Americans aren’t the only ones exasperated with the quality of the electoral debate in the United States.
For El Tiempo of Colombia, Sergio Munoz Bata writes in part:
“Between insulting statements and condemnations that border on slander, recent electoral activity by the U.S. presidential candidates has focused on their proposals for energy policy. And while the scandalous part is the repeated changes in positions and posturing of the two candidates, what is most regrettable is the populist spirit of their electoral proposals.”
“Last week he announced that he now supports the limited extraction of oil in areas along the U.S. coast until now preserved from exploitation. Until this latest amendment, Obama had opposed this type of oil extraction, arguing that coastal drilling entails a risk to the environment so great that the nation could not allow it.”
In regard to McCain, he says in part:
“McCain, meanwhile, has not distinguished himself by his consistency. The Arizona senator has also had radical change in his stance on the subject of increasing coastal drilling.
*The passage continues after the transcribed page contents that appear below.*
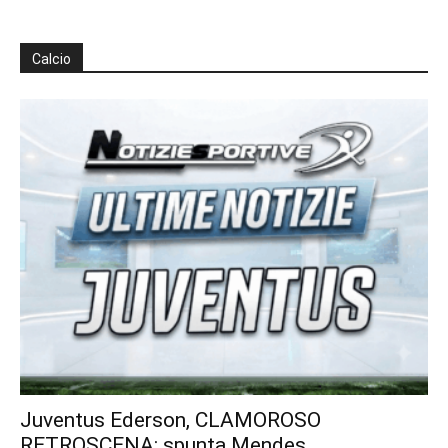
Calcio
Juventus Ederson, CLAMOROSO
RETROSCENA: spunta Mendes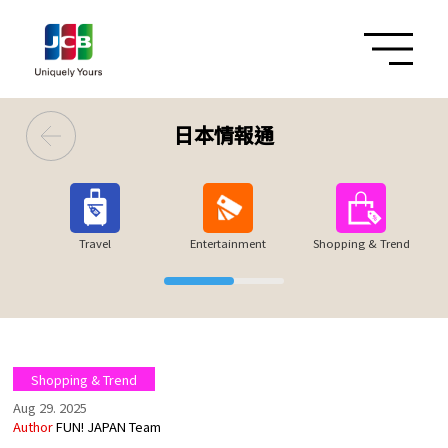
日本情報通
Travel
Entertainment
Shopping & Trend
Shopping & Trend
Aug 29. 2025
Author
FUN! JAPAN Team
In fact during the primary elections of 2000, McCain transformed himself into the best advocate of the environmental cause, emphasizing that that the existing ban on coastal drilling should be extended … In recent weeks McCain has taken up the desperate cause of Bush and Vice President Dick Cheney, in a very visible campaign to discredit Congress and require it to permit oil exploration off the coast.”
By Sergio Muñoz Bata
Translated By Barbara Howe
August 5, 2008
Colombia – El Tiempo – Original Article (Spanish)
Between insulting statements and condemnations that border on slander, recent electoral activity by the U.S. presidential candidates has focused on their proposals for energy policy. And while the scandalous part is the repeated changes in positions and posturing of the two candidates, what is most regrettable is the populist spirit of their electoral proposals.
This Monday, for example, Barack Obama surprised the public by contradicting his earlier statements that he favors resorting to oil from the U.S. Strategic Petroleum Reserves to try and lower gas prices.
And that wasn’t the only occasion in which Obama changed his cloak. Last week he announced that he now supports the limited extraction of oil in areas along the U.S. coast until now preserved from exploitation. Until this latest amendment, Obama had opposed this type of oil extraction, arguing that coastal drilling entails a risk to the environment so great that the nation could not allow it.